> [DIRECTIONS FOR THIS TASK] For this exercise, an exact copy is needed of only the lines from the one containing "-side exception has occurred while" through the end of the data, with pictures left out.

===== RECORDED DATA

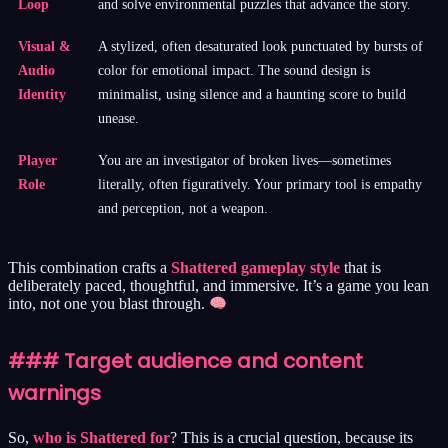
Loop
and solve environmental puzzles that advance the story.
Visual &
A stylized, often desaturated look punctuated by bursts of
Audio
color for emotional impact. The sound design is
Identity
minimalist, using silence and a haunting score to build
unease.
Player
You are an investigator of broken lives—sometimes
Role
literally, often figuratively. Your primary tool is empathy
and perception, not a weapon.
This combination crafts a
Shattered gameplay style
that is
deliberately paced, thoughtful, and immersive. It’s a game you lean
into, not one you blast through.
### Target audience and content
warnings
So,
who is Shattered for
? This is a crucial question, because its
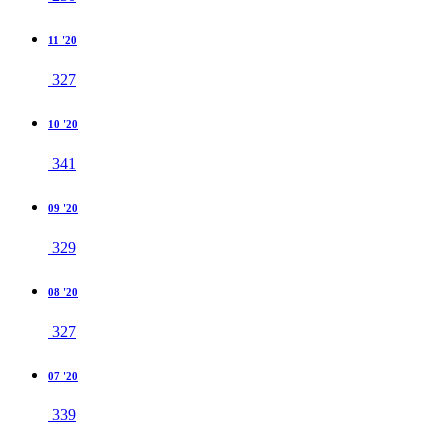
11 '20
327
10 '20
341
09 '20
329
08 '20
327
07 '20
339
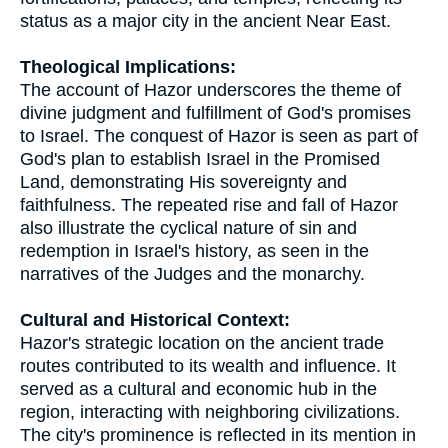
status as a major city in the ancient Near East.
Theological Implications:
The account of Hazor underscores the theme of
divine judgment and fulfillment of God's promises
to Israel. The conquest of Hazor is seen as part of
God's plan to establish Israel in the Promised
Land, demonstrating His sovereignty and
faithfulness. The repeated rise and fall of Hazor
also illustrate the cyclical nature of sin and
redemption in Israel's history, as seen in the
narratives of the Judges and the monarchy.
Cultural and Historical Context:
Hazor's strategic location on the ancient trade
routes contributed to its wealth and influence. It
served as a cultural and economic hub in the
region, interacting with neighboring civilizations.
The city's prominence is reflected in its mention in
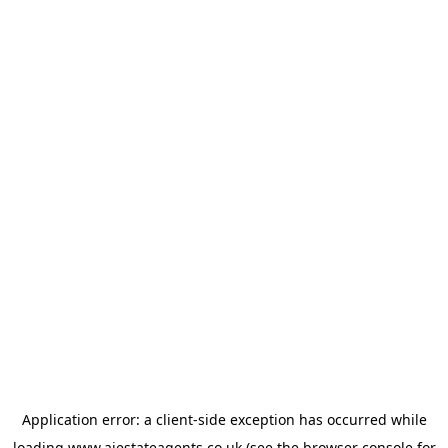
Application error: a
client
-side exception has occurred while
loading
www.ajestateagents.co.uk
(see the
browser console
for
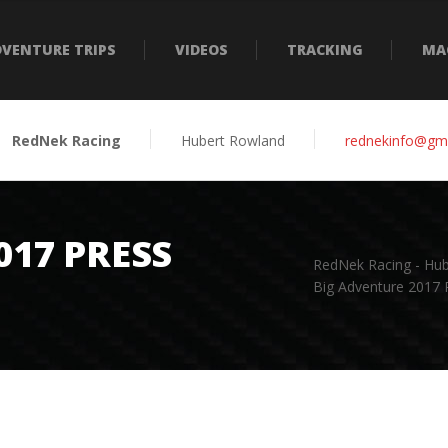
VENTURE TRIPS
VIDEOS
TRACKING
MA
RedNek Racing
Hubert Rowland
rednekinfo@gm
017 PRESS
RedNek Racing - Hu
Big Adventure 2017 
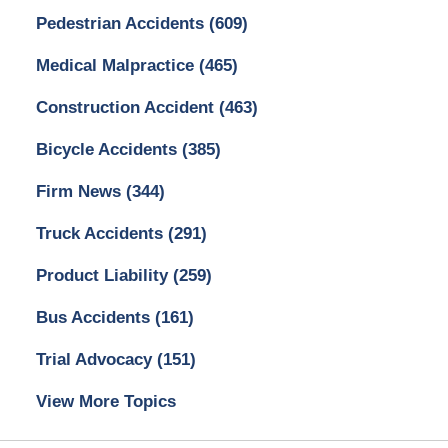
Pedestrian Accidents
(609)
Medical Malpractice
(465)
Construction Accident
(463)
Bicycle Accidents
(385)
Firm News
(344)
Truck Accidents
(291)
Product Liability
(259)
Bus Accidents
(161)
Trial Advocacy
(151)
View More Topics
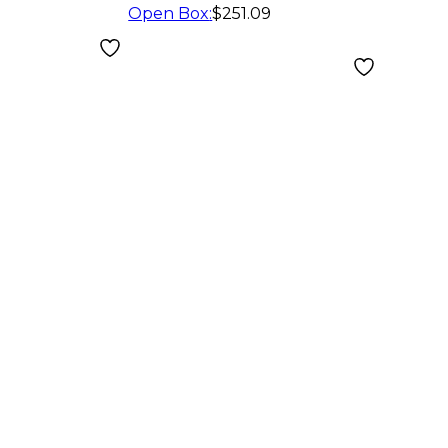
Open Box
:
$251.09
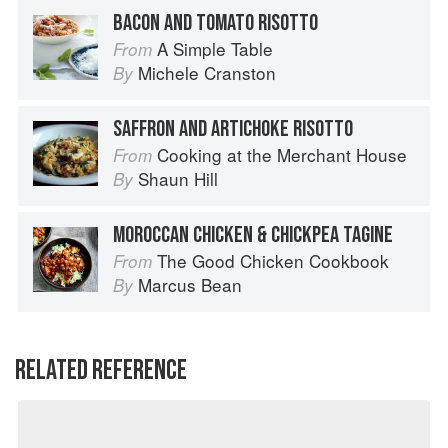
BACON AND TOMATO RISOTTO
A Simple Table
From
Michele Cranston
By
SAFFRON AND ARTICHOKE RISOTTO
Cooking at the Merchant House
From
Shaun Hill
By
MOROCCAN CHICKEN & CHICKPEA TAGINE
The Good Chicken Cookbook
From
Marcus Bean
By
RELATED REFERENCE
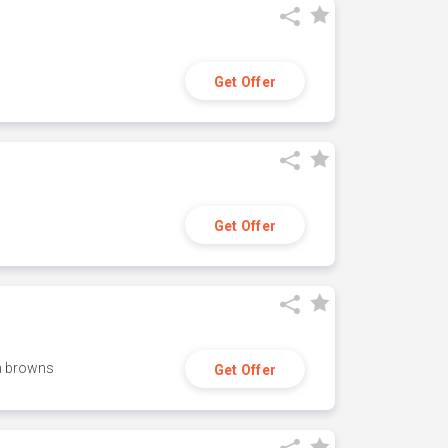
Get Offer
Get Offer
h browns
Get Offer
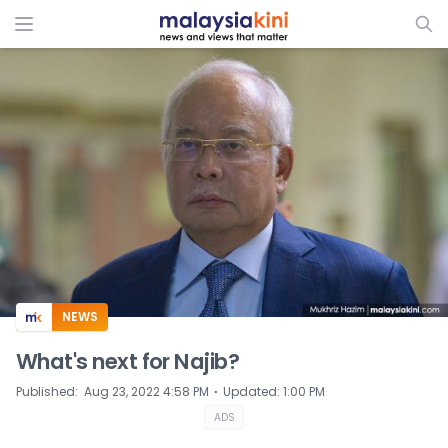
ADS
NEWS
What's next for Najib?
⋅
Published
:
Aug 23, 2022 4:58 PM
Updated
:
1:00 PM
ADS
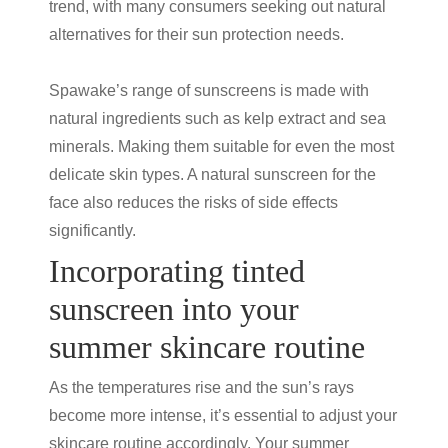
trend, with many consumers seeking out natural
alternatives for their
sun protection
needs.
Spawake’s range of sunscreens is made with
natural ingredients such as kelp extract and sea
minerals. Making them suitable for even the most
delicate skin types. A natural sunscreen for the
face also reduces the risks of side effects
significantly.
Incorporating
tinted
sunscreen
into your
summer skincare routine
As the temperatures rise and the sun’s rays
become more intense, it’s essential to adjust your
skincare routine accordingly. Your summer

==========

> [ANSWER TO THE PROBLEM]
-side exception has occurred while
loading
www.ajestateagents.co.uk
(see the
browser console
for
VENTURE TRIPS
VIDEOS
TRACKING
MA
RedNek Racing
Hubert Rowland
rednekinfo@gm
017 PRESS
RedNek Racing - Hu
Big Adventure 2017 
Pedestrian Accidents
(609)
Medical Malpractice
(465)
Construction Accident
(463)
Bicycle Accidents
(385)
Firm News
(344)
Truck Accidents
(291)
Product Liability
(259)
Bus Accidents
(161)
Trial Advocacy
(151)
View More Topics
Open Box
:
$251.09
BACON AND TOMATO RISOTTO
A Simple Table
From
Michele Cranston
By
SAFFRON AND ARTICHOKE RISOTTO
Cooking at the Merchant House
From
Shaun Hill
By
MOROCCAN CHICKEN & CHICKPEA TAGINE
The Good Chicken Cookbook
From
Marcus Bean
By
RELATED REFERENCE
Get Offer
Get Offer
h browns
Get Offer
ADS
NEWS
What's next for Najib?
⋅
Published
:
Aug 23, 2022 4:58 PM
Updated
:
1:00 PM
ADS
trend, with many consumers seeking out natural
alternatives for their
sun protection
needs.
Spawake’s range of sunscreens is made with
natural ingredients such as kelp extract and sea
minerals. Making them suitable for even the most
delicate skin types. A natural sunscreen for the
face also reduces the risks of side effects
significantly.
Incorporating
tinted
sunscreen
into your
summer skincare routine
As the temperatures rise and the sun’s rays
become more intense, it’s essential to adjust your
skincare routine accordingly. Your summer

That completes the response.